RadioShack’s quarterly profit dropped after weak consumer demand and cutthroat competition forced it to offer more margin-sapping discounts.
Net income fell to $24.9 million, or 24 cents a share, in the second quarter, from $53.0 million, or 41 cents a share, a year earlier.
Sales at the company, which was recently dropped from the Standard & Poor’s 500 Index, fell to $941.9 million from $962.3 million in the year-ago period.
Excluding items, RadioShack earned 31 cents a share in the quarter.

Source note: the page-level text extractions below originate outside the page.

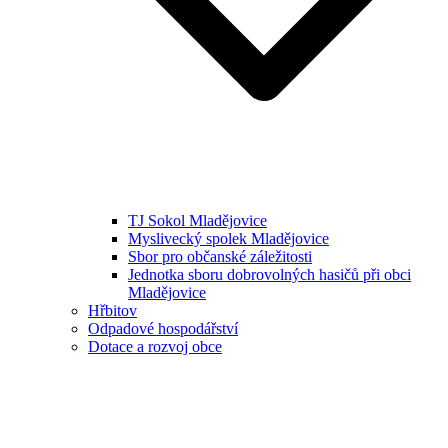
TJ Sokol Mladějovice
Myslivecký spolek Mladějovice
Sbor pro občanské záležitosti
Jednotka sboru dobrovolných hasičů při obci
Mladějovice
Hřbitov
Odpadové hospodářství
Dotace a rozvoj obce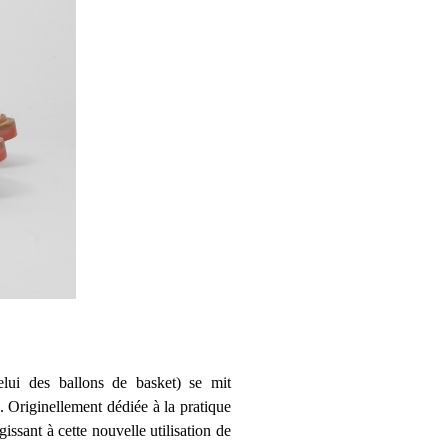
elui des ballons de basket) se mit
 Originellement dédiée à la pratique
issant à cette nouvelle utilisation de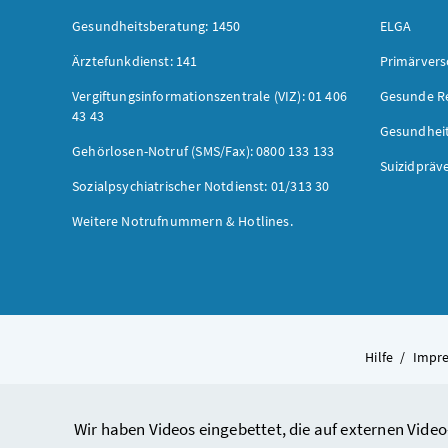
Gesundheitsberatung: 1450
ELGA
Ärztefunkdienst: 141
Primärver
Vergiftungsinformationszentrale (VIZ): 01 406
Gesunde R
43 43
Gesundhei
Gehörlosen-Notruf (SMS/Fax): 0800 133 133
Suizidpräv
Sozialpsychiatrischer Notdienst: 01/313 30
Weitere Notrufnummern & Hotlines.
Hilfe
/
Impr
Wir haben Videos eingebettet, die auf externen Video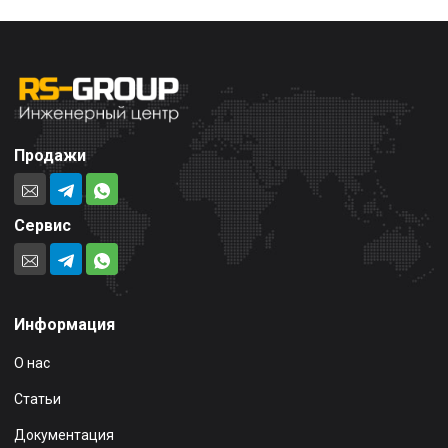
Продажи
Сервис
Информация
О нас
Статьи
Документация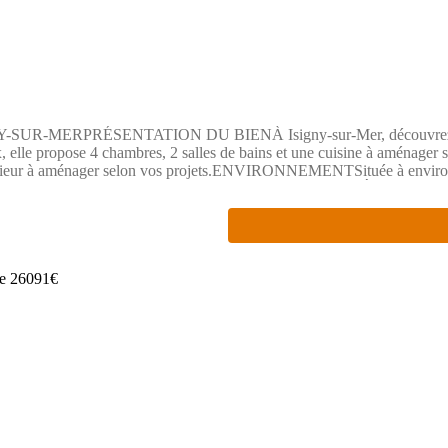
RPRÉSENTATION DU BIENÀ Isigny-sur-Mer, découvrez ce projet
 elle propose 4 chambres, 2 salles de bains et une cuisine à aménager 
extérieur à aménager selon vos projets.ENVIRONNEMENTSituée à environ
out comme les axes routiers N13 et N174 (entre 3 et 8 km).Écoles, collèg
nt le quotidien.Prix : 264 844 €Contact : Emilie HUE - Maisons France
r un Agent Commercial Partenaire.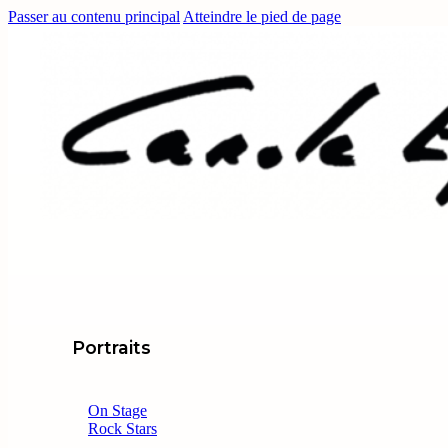
Passer au contenu principal
Atteindre le pied de page
Portraits
On Stage
Rock Stars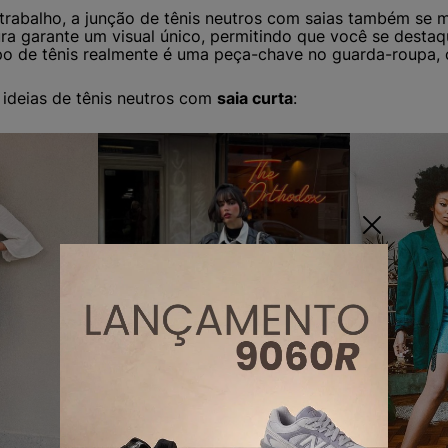
trabalho, a junção de tênis neutros com saias também se
ura garante um visual único, permitindo que você se desta
ipo de tênis realmente é uma peça-chave no guarda-roupa,
ideias de tênis neutros com
saia curta
: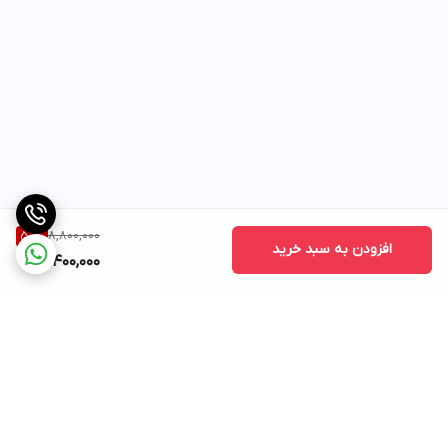
8,800,000
50
%
افزودن به سبد خرید
4,400,000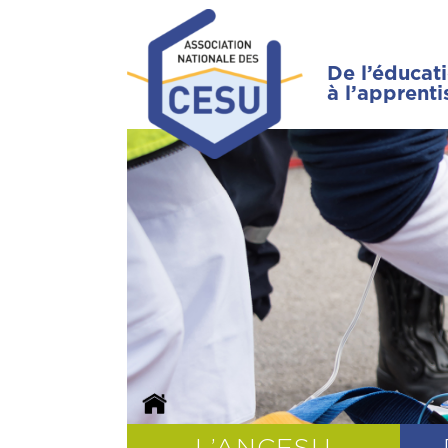
De l’éducat
à l’apprent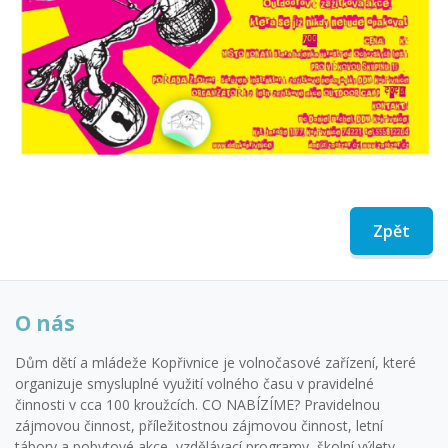
Zpět
O nás
Dům dětí a mládeže Kopřivnice je volnočasové zařízení, které
organizuje smysluplné využití volného času v pravidelné
činnosti v cca 100 kroužcích. CO NABÍZÍME? Pravidelnou
zájmovou činnost, příležitostnou zájmovou činnost, letní
tábory a pobytové akce, vzdělávací programy, školní výlety,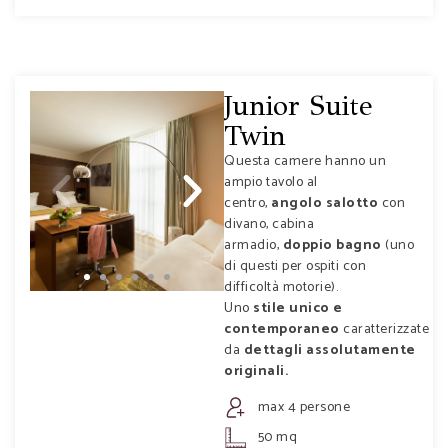
Junior Suite
Twin
Questa camere hanno un
ampio tavolo al
centro,
angolo salotto
con
divano, cabina
armadio,
doppio bagno
(uno
di questi per ospiti con
difficoltà motorie).
Uno
stile unico e
contemporaneo
caratterizzate
da
dettagli assolutamente
originali.
max 4 persone
50 mq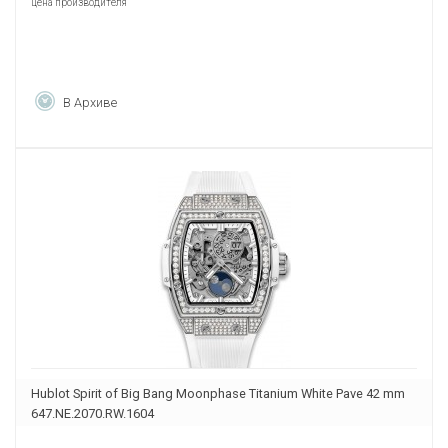
цена производителя
В Архиве
Hublot Spirit of Big Bang Moonphase Titanium White Pave 42 mm
647.NE.2070.RW.1604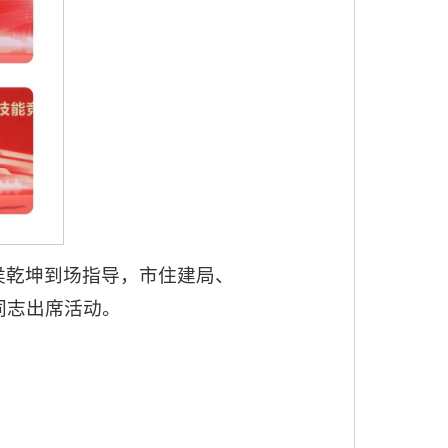
侯乾坤到场指导，市住建局、
同志出席活动。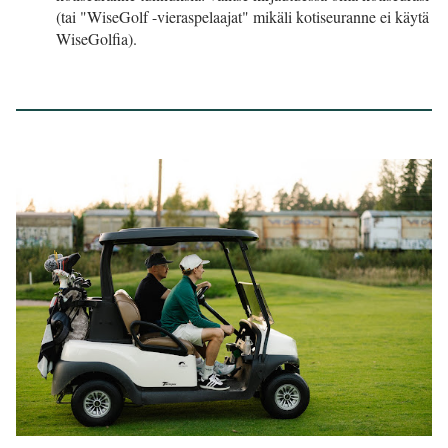
(tai "WiseGolf -vieraspelaajat" mikäli kotiseuranne ei käytä
WiseGolfia).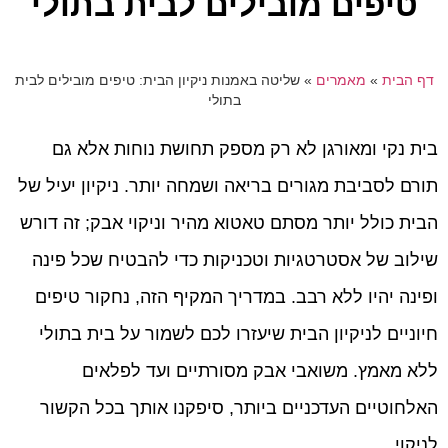
טיפים מובילים לבית בתולי
דף הבית
»
מאמרים
»
שליטה באמנות ניקיון הבית: טיפים מובילים לבית
בתולי
בית נקי ומאורגן לא רק מספק תחושת נוחות אלא גם
תורם לסביבת מגורים בריאה ושמחה יותר. ניקיון יעיל של
הבית כולל יותר מסתם טאטוא מהיר וניקוי אבק; זה דורש
שילוב של אסטרטגיות וטכניקות כדי להבטיח שכל פינה
ופינה יהיו ללא רבב. במדריך המקיף הזה, נחקור טיפים
חיוניים לניקיון הבית שיעזרו לכם לשמור על בית בתולי
ללא מאמץ. משואבי אבק מסורתיים ועד לפלאים
האלחוטיים העדכניים ביותר, סיפקנו אותך בכל הקשור
לניקוי.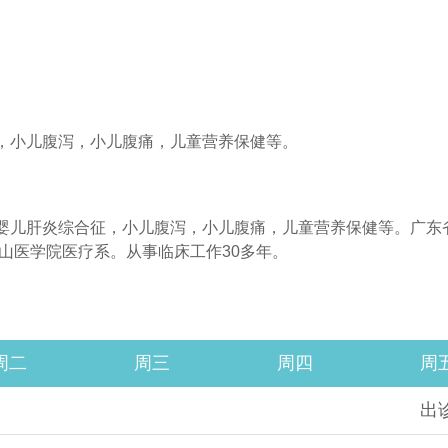
医保知识
，小儿腹泻，小儿腹痛，儿童营养保健等。
婴儿肝炎综合征，小儿腹泻，小儿腹痛，儿童营养保健等。广东
中山医学院医疗系。从事临床工作30多年。
周二
周三
周四
周
出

On that basis, analysts on average were expecting a profit of 37 cents a share, on sales of $1.03 billion according to Thomson Reuters I/B/E/S.
The retailer has sought to counter weak demand for converter boxes, antennas and other accessories by selling wireless devices and calling plans.
Wedbush’s Pachter, who has a “neutral” rating and $14 target on RadioShack’s shares, was optimistic about the deal with Verizon, but said the company has still not done enough to rebrand itself as a destination for mobile phones or to cater to younger customers.
In afternoon New York Stock Exchange trading, RadioShack shares were up $2.51 or 19.2 percent to $15.60.